York Racecourse is probably the best turf track in the country. In terms of its layout, quality and even the grass cover, there arguably isn’t a better course anywhere around.
York is the home of various Group 1’s and a host of important Group 2’s, including important Classic trials. The track is turf, left-handed, around two miles around with a long five-furlong straight after the bend.
Races over five and six furlongs are run on the straight course, while seven-furlong events start from the chute and involve a slight bend.
York is essentially flat and fair, but can be surprisingly testing in bad weather. When the ground gets soft it can take some getting, much the same as at other flat tracks such as Haydock and Doncaster.
York Course Draw Bias Overview
As with so many turf tracks, its pace all the way at York. We cannot stress this enough; you don’t win races by giving away head starts. This is as true with horse racing as it is with your kids’ sports day.
Things change slightly on that front when it comes to certain other factors creeping in. In soft ground, stamina kicks in as you’d expect. We also tend to remember all the big Saturday handicaps featuring 20 runners and a suicidal pace, factors that often see hold-up horses bursting through to win.
Generally, you need to be somewhere near the front end to stand a chance. We all remember Battaash winning the 2019 Nunthorpe Stakes. Jim Crowley kept him at the business end of the race before taking over as early as the half-way point. From there, he bound away and broke the track record.
Use the pace cleverly alongside any draw bias which we detail below. Remember one thing also; runners often jink to the left shortly before the line at York. This is because they see the white rail ahead of them as the turn comes very quickly after the finish.
5 Furlongs at York
If you’re looking for a Nunthorpe Stakes draw bias, you may struggle to find one. In the handicaps however, low numbers are slightly favoured on better ground and higher numbers are best on soft ground.
As long as there is pace across the track however, there is unlikely to be a severe draw bias over the minimum trip and we wouldn’t be against our horse coming down the middle.
6 Furlongs at York
Six furlongs along the straight track is the trip over which you’ll see certain big handicaps and top juvenile races at York, most notably the Gimcrack Stakes.
High numbers are generally fine, as is the middle. It’s not usually the case that they go hard against the far rail which gives low numbers somewhat of a disadvantage, but it’s not huge. Once more, pace is key and it may be hard to come from the back of the pack from any draw unless the ground goes soft.
7 Furlongs at York
There aren’t a whole load of races over seven furlongs at York, but there is a Group 2 and a Group 3 over the trip so it remains of great importance.
The strange thing about seven-furlong races at York is that, despite the runners needing to take a left turn, the low draw near the rail isn’t always best.
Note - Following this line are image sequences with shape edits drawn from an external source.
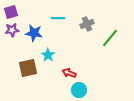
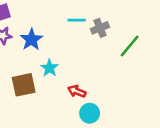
cyan line: (58, 18) -> (77, 20), moved
blue star: (34, 33) -> (31, 40), turned 30

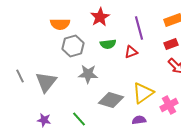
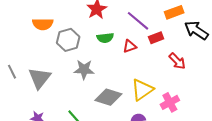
orange semicircle: (60, 24) -> (43, 24), moved
purple line: (139, 28) -> (138, 21), turned -35
red rectangle: (171, 44) -> (156, 38), moved

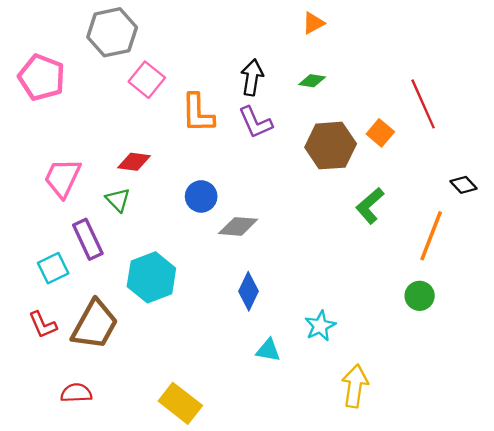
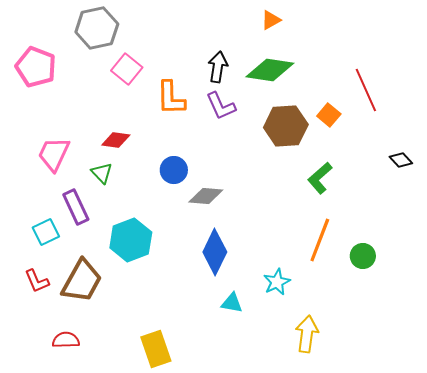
green diamond: (312, 81) -> (270, 70), size x2.0
orange line: (431, 236) -> (320, 240), moved
blue diamond: (249, 291) -> (215, 252), size x1.4
yellow rectangle: (180, 403) -> (156, 349), turned 33

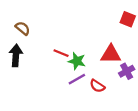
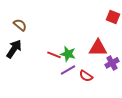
red line: (61, 53) -> (54, 55), moved
black arrow: (16, 55) -> (14, 49), turned 30

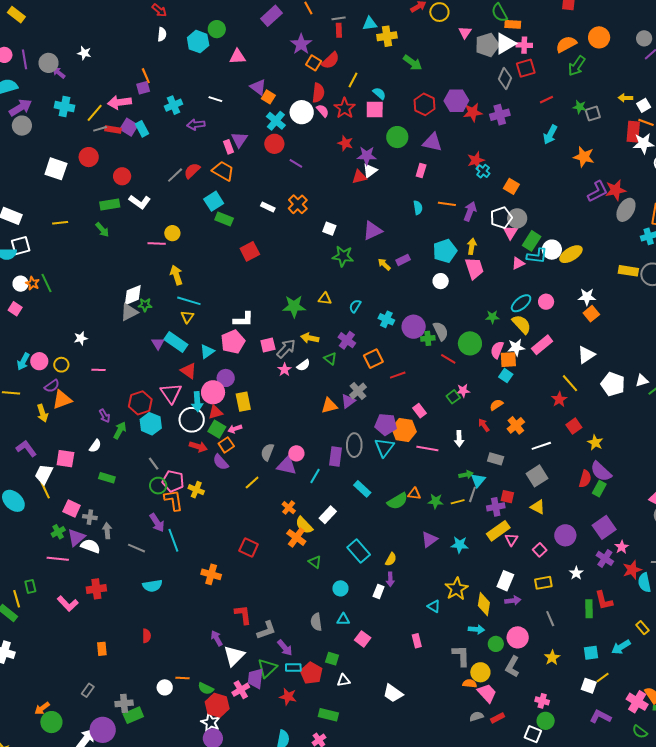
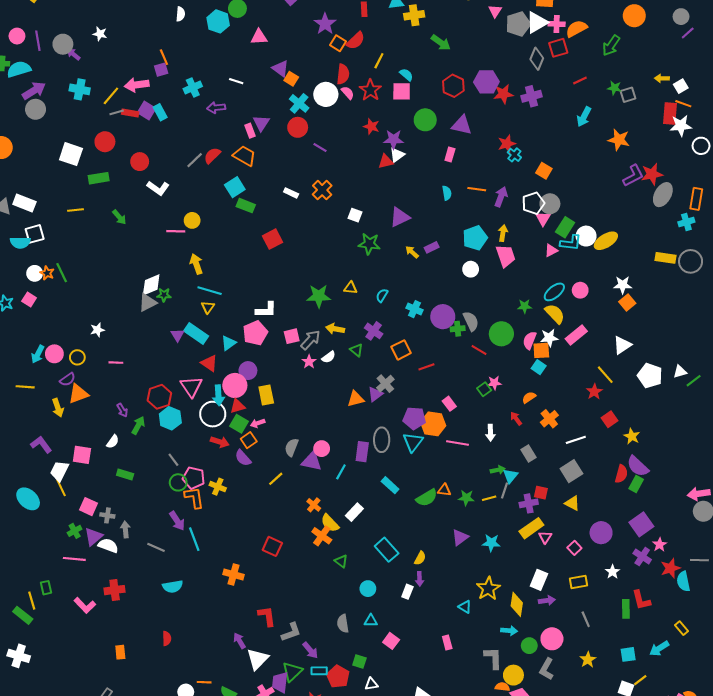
orange semicircle: (566, 44) -> (576, 29), moved
green rectangle: (110, 205) -> (99, 178), moved
gray rectangle: (496, 459) -> (528, 454), turned 42

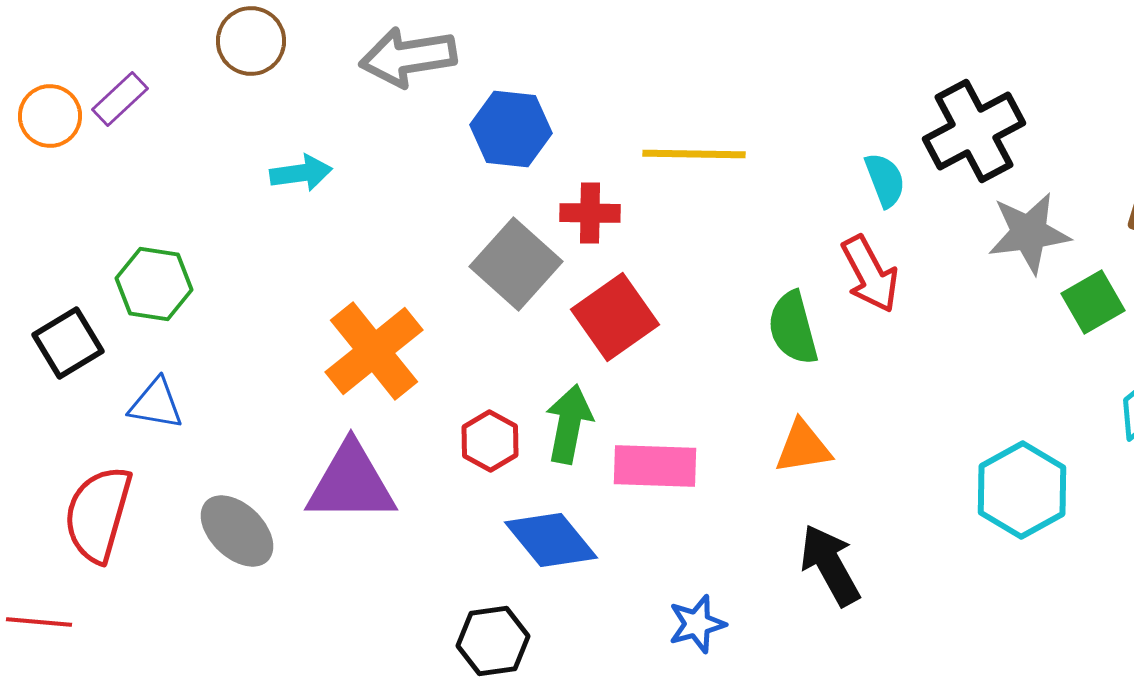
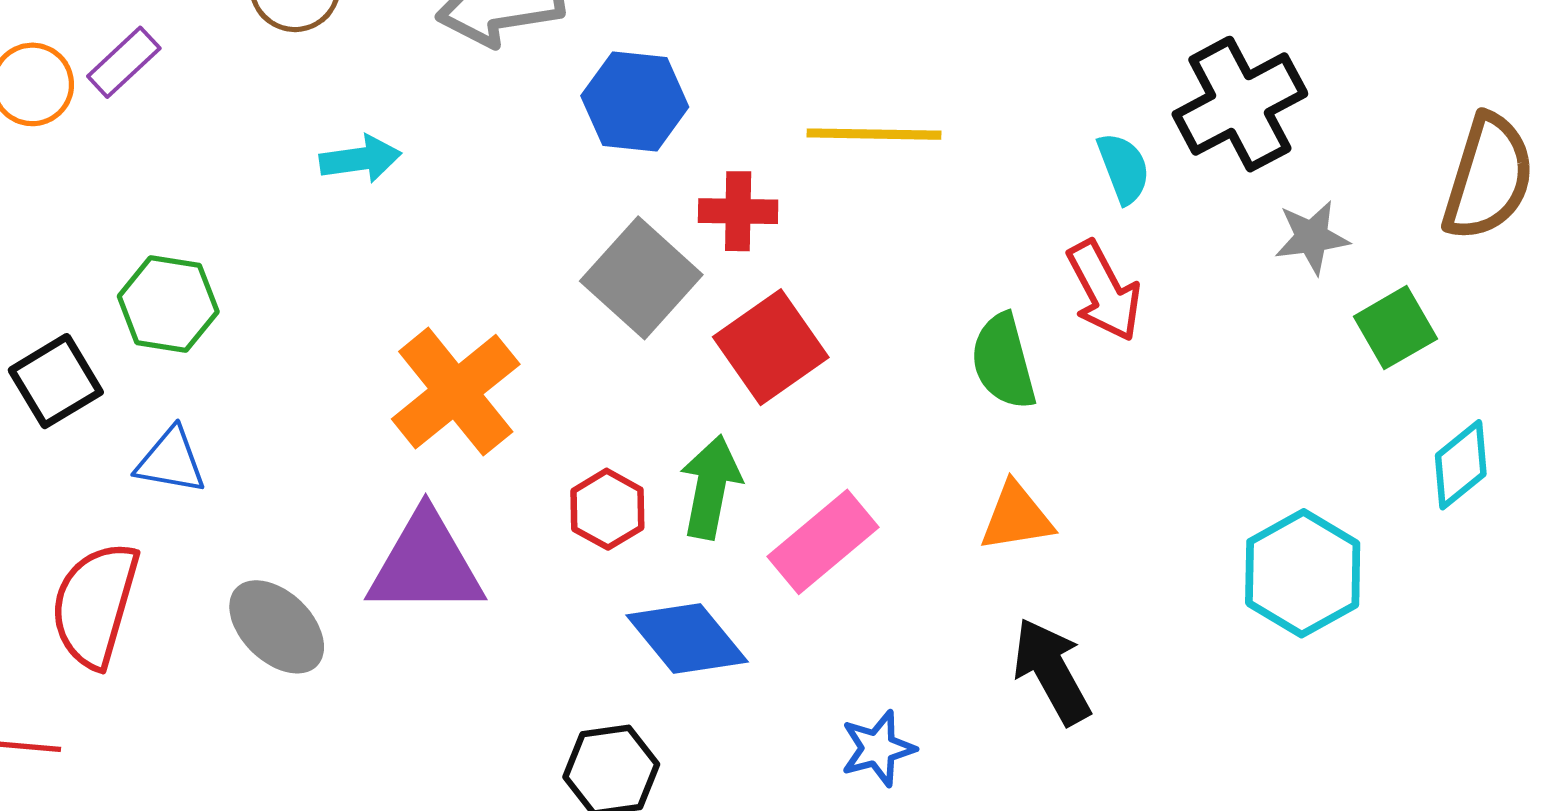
gray star: (1029, 233) -> (1312, 237), size x0.7
pink rectangle: (655, 466) -> (823, 542), turned -42

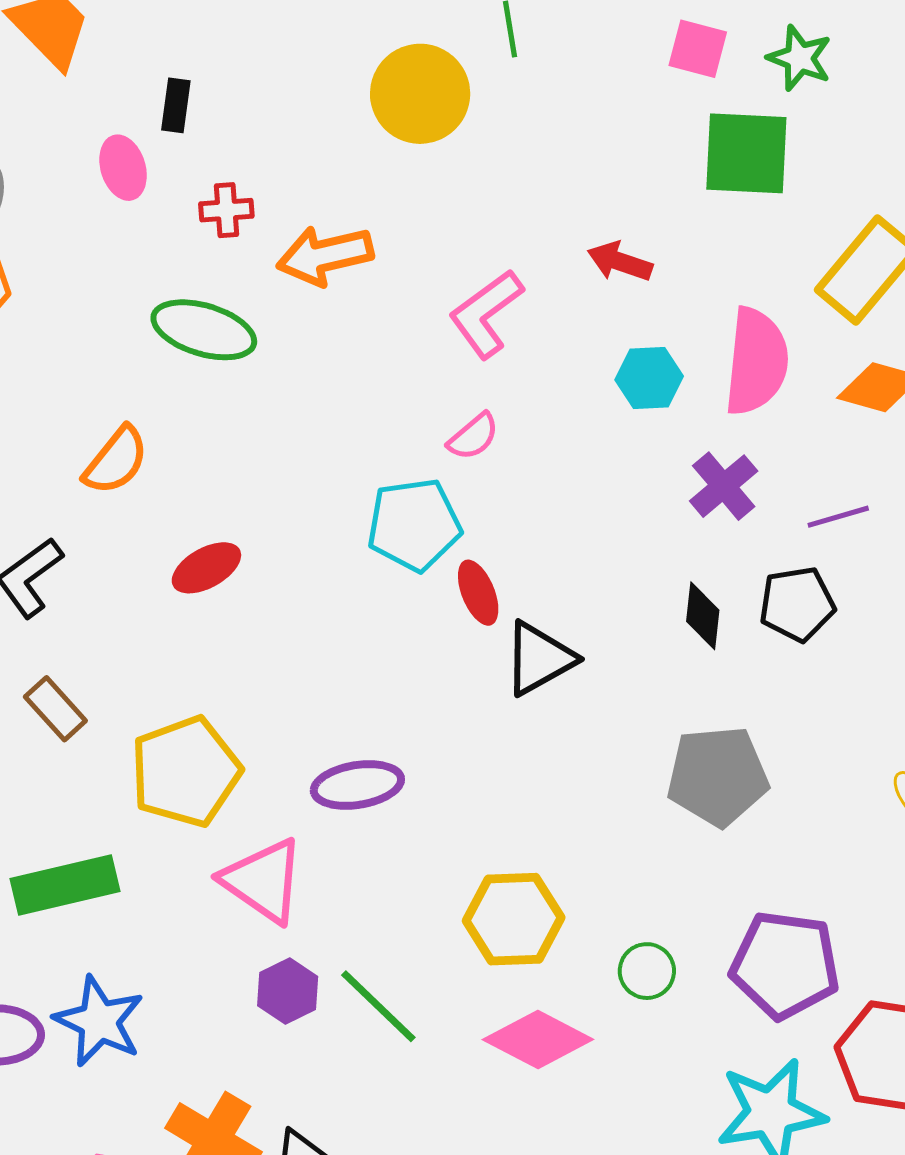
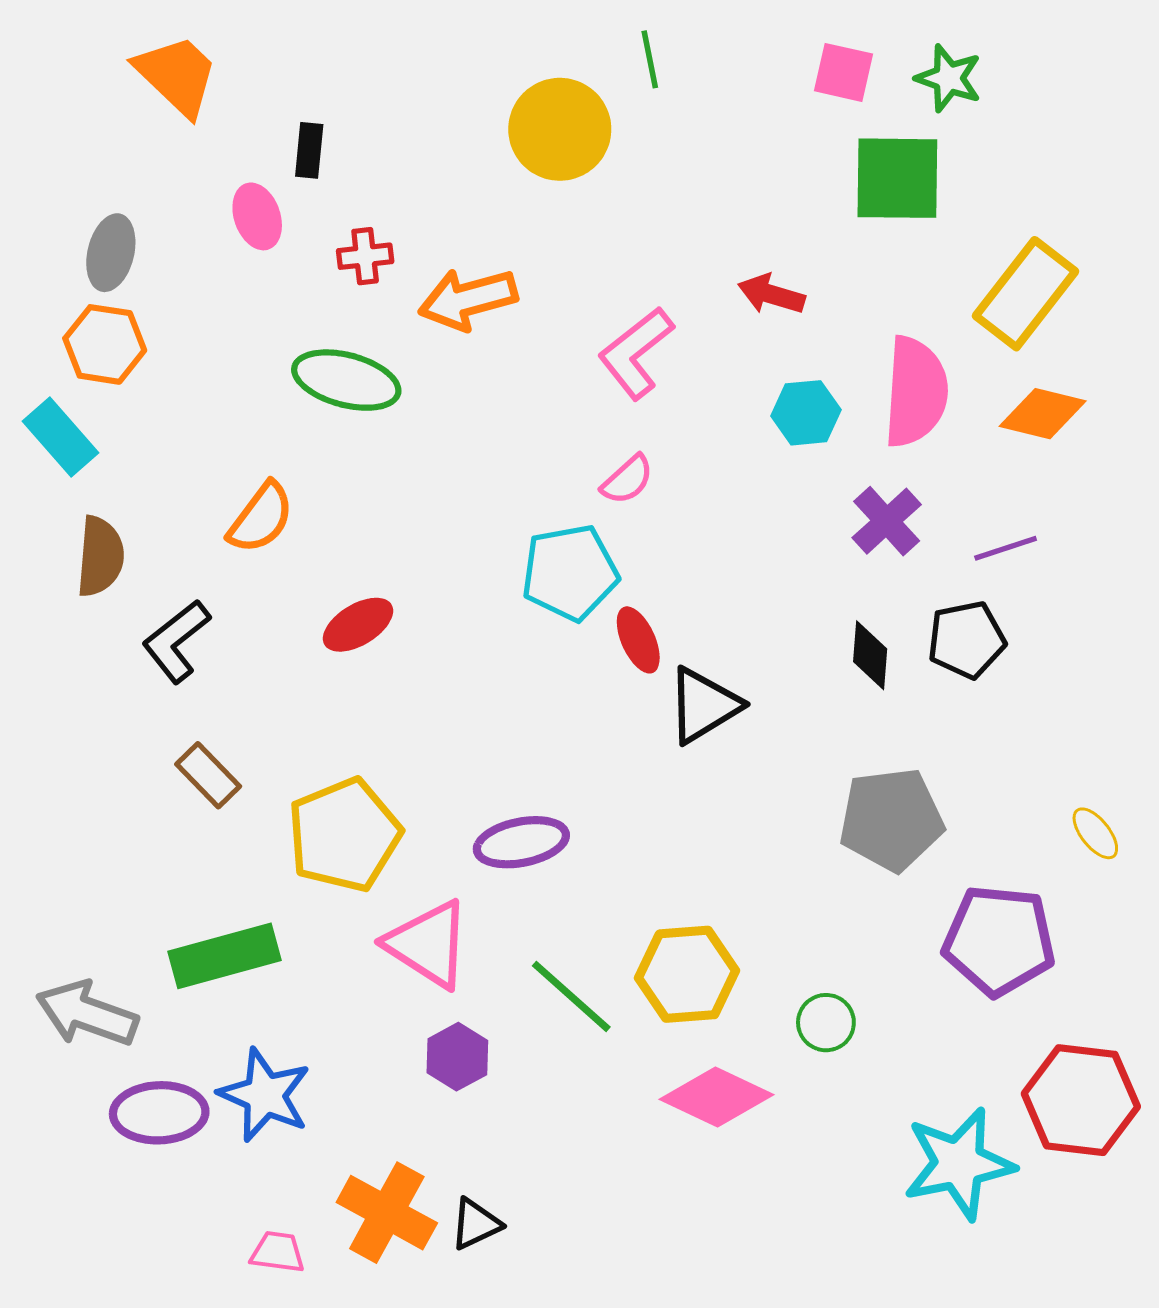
purple pentagon: (785, 965) -> (999, 940), moved
green line: (378, 1006) -> (571, 996), moved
They often come down the middle or even the near side when hitting the straight which tends to make those drawn high and staying out of trouble the ones to concentrate on. Pace, as always, is the main factor to consider.
1 Mile at York
The one-mile start at York sees runners take a left turn into the bend after less than three furlongs, meaning the low draw is naturally favoured.
You don’t want to be forced wide getting into the straight and part of achieving that is getting a good start, ideally from a draw near the rail.
1 Mile, 2 Furlongs at York
There has never been much of a Dante Stakes draw bias or a Juddmonte International draw bias over this trip, largely because they don’t attract massive fields.
If the ground gets soft, which it can especially for the Dante, the runners often come down the middle or the stands side anyway once they get into the straight.
In good conditions, with a large field in a handicap, a low draw can be as small advantage. If there aren’t too many challengers and they aren’t cutting each other’s throats up front, pace is once again important.
1m 4f and 1m 6f at York
There’s no real Yorkshire Oaks draw bias, nor is there a strong Ebor draw bias. The former race, much like the Great Voltigeur, comes over the 1m 4f trip while the famous Ebor Handicap and the Yorkshire Cup come over 1m 6f.
There is more than enough time on such a fair and wide track for runners to get into position over these trips that the draw isn’t crucial. We’d still prefer those laying up with the pace to those coming from the back.